Work instruction: Copy each entry verbatim, excluding its images.

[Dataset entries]
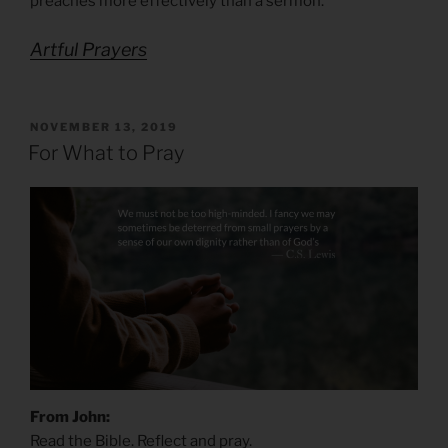
preaches more effectively than a sermon.
Artful Prayers
POSTED
NOVEMBER 13, 2019
ON
For What to Pray
From John:
Read the Bible. Reflect and pray.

Written answer:
preaches more effectively than a sermon.
Artful Prayers
POSTED
NOVEMBER 13, 2019
ON
For What to Pray
From John:
Read the Bible. Reflect and pray.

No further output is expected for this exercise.